Ecatherina warf Robin einen rostigen Eisenschlüssel zu, den er behände auffing.
"Danke Mä'äm! Ich melde mich ab.", entgegnete Robin seiner Vorgesetzten, stand auf und verließ das Büro.
'Hehehe, ich hätte ihm aber auch den Raum der gelben Froide zuteilen können.', dachte die Abteilungsleiterin bei sich und lächelte wissend.

***


"Wann werden wir losschlagen?"
"Bald! Bald, mein Bruder!" Die Augen des Mannes glitzerten bösartig.
"Sollen wir ihm weh tun?"
"Ein wenig, nur ein wenig." Das Glitzern der Augen ging in ein grausames Glänzen über.

***


Robin betrat das blaue Zimmer, besser gesagt den himmelblauen Raum, der auch Knahbenzimmer genannt wurde. Die Bedeutung verschloss sich dem schlichten Gemüt des Wächters und er machte sich keine weiteren Gedanken über diese Benennung.
Er warf die vier Bücher, die Erschreckja ihm gegeben hat, auf das Bett und setzte sich auf den Rand der - ebenfalls in Himmelblau - gehaltenen Schlafstätte.
Vorsichtig sank er nach hinten, blieb auf dem Rücken liegen und starrte an die Decke.
Von wo ihn sein Selbst zurück anstarrte. Irgend ein Scherzbold hatte einen Spiegel an der Zimmerdecke, genau über dem Bett, befestigt.
'Für was soll der den gut sein? Wer zieht sich den schon im Liegen an?', war der erste Gedanke der Robs durch den Kopf schoss. Als er noch mal über das Ganze nachdachte, wurde er rot - sehr rot!
Schwerfällig setzte er sich wieder auf und betrachtete die Bücher.
'Entschleierte Alchemie - ein Grundwärg führ den Anfähnger', Johann Esiponlox,
'OPUS-MAGO-CABBUMMSTICUM', Georg von Zersetz
'Der Ankhstein der Weisen' , Karl Knaller
'Das Blut der Scheibe - Rätzel der modärnen Alchemie', Anonymus von Schwarzhaar

Die Bücher waren schon des öfteren gelesen worden, daran bestand kein Zweifel. Manche von ihnen mussten sogar schon einmal im Besitz echter Alchemisten gewesen sein, das verrieten verschiedene Säureflecken auf den Buchrücken und -einbänden.

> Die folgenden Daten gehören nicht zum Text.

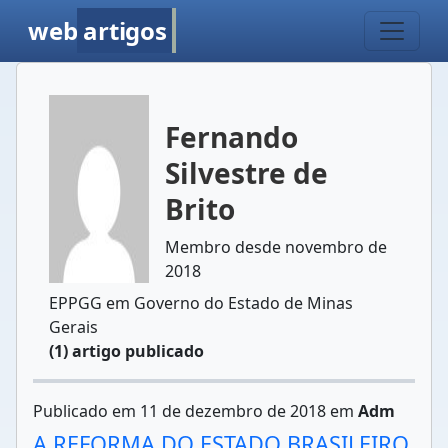
web
artigos
Fernando
Silvestre de
Brito
Membro desde novembro de
2018
EPPGG em Governo do Estado de Minas
Gerais
(1) artigo publicado
Publicado em 11 de dezembro de 2018 em
Adm
A REFORMA DO ESTADO BRASILEIRO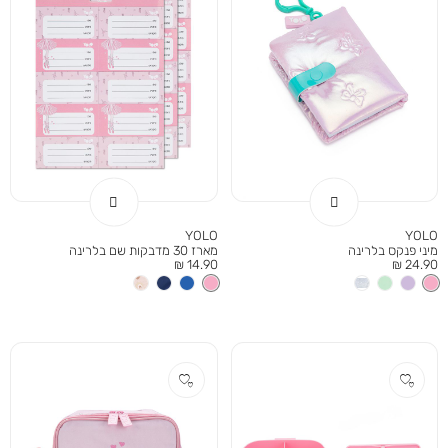
YOLO
YOLO
מיני פנקס בלרינה
מארז 30 מדבקות שם בלרינה
מחיר
מחיר
14.90 ₪
24.90 ₪
מוצר
מוצר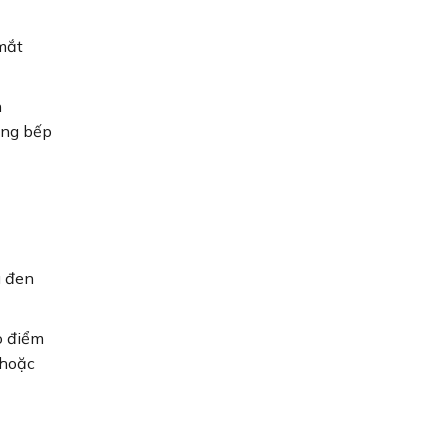
mắt
n
òng bếp
u đen
o điểm
 hoặc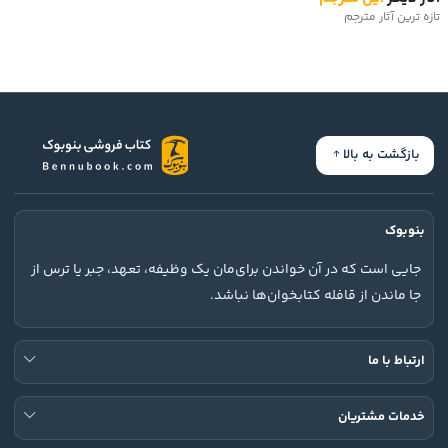
تازه ترین آثار مترجم
بازگشت به بالا
بنوبوک
جایی است که در آن خواندن برای‌مان یک وظیفه، تعهد، جبر یا ترس از
جا ماندن از قافله کتابخوان‌ها نباشد.
ارتباط با ما
خدمات مشتریان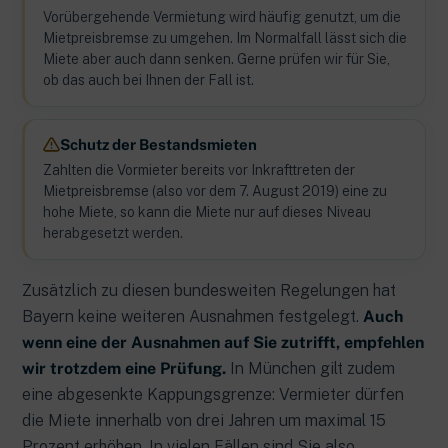
Vorübergehende Vermietung wird häufig genutzt, um die
Mietpreisbremse zu umgehen. Im Normalfall lässt sich die
Miete aber auch dann senken. Gerne prüfen wir für Sie,
ob das auch bei Ihnen der Fall ist.
Schutz der Bestandsmieten
Zahlten die Vormieter bereits vor Inkrafttreten der
Mietpreisbremse (also vor dem 7. August 2019) eine zu
hohe Miete, so kann die Miete nur auf dieses Niveau
herabgesetzt werden.
Zusätzlich zu diesen bundesweiten Regelungen hat
Bayern keine weiteren Ausnahmen festgelegt.
Auch
wenn eine der Ausnahmen auf Sie zutrifft, empfehlen
wir trotzdem eine Prüfung.
In München gilt zudem
eine abgesenkte Kappungsgrenze: Vermieter dürfen
die Miete innerhalb von drei Jahren um maximal 15
Prozent erhöhen. In vielen Fällen sind Sie also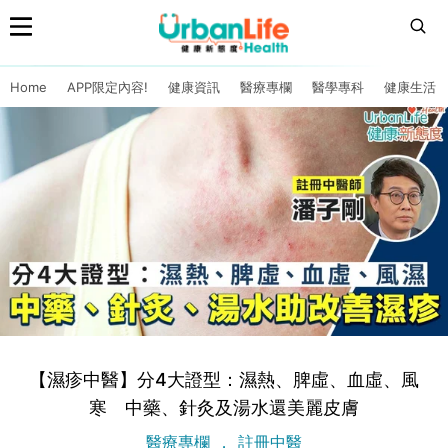
Home
APP限定內容!
健康資訊
醫療專欄
醫學專科
健康生活
【濕疹中醫】分4大證型：濕熱、脾虛、血虛、風
寒 中藥、針灸及湯水還美麗皮膚
醫療專欄
註冊中醫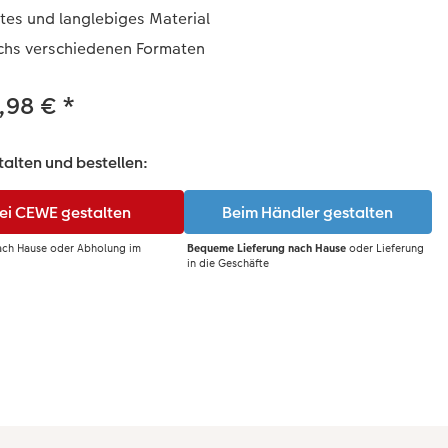
tes und langlebiges Material
echs verschiedenen Formaten
,98 €
*
talten und bestellen:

Robin räumte seine Habseligkeiten in eine kleine Kommode, die im Raum stand, und setzte sich alsdann an einen alten Sekretär, der in der hinteren Ecke des Zimmer seinen Platz hatte, um sich die Bücher genauer anzusehen.
Er schmökerte ein wenig und lernte, dass die Gesellen der Gilde über Wissen verfügen sollten, die sie vor anderen und Nicht-Alchemisten geheim hielten [1]. Sie waren von der Umwandlung von Materie ineinander überzeugt. Das Hauptinteresse der Alchemisten stellte sich dem Wächter immer deutlicher dar. Sie wollten Eisen und Blei in Gold umwandeln. Diese Umwandlungsaussage wurde später auch der sogenannten Stein der Weisen genannt.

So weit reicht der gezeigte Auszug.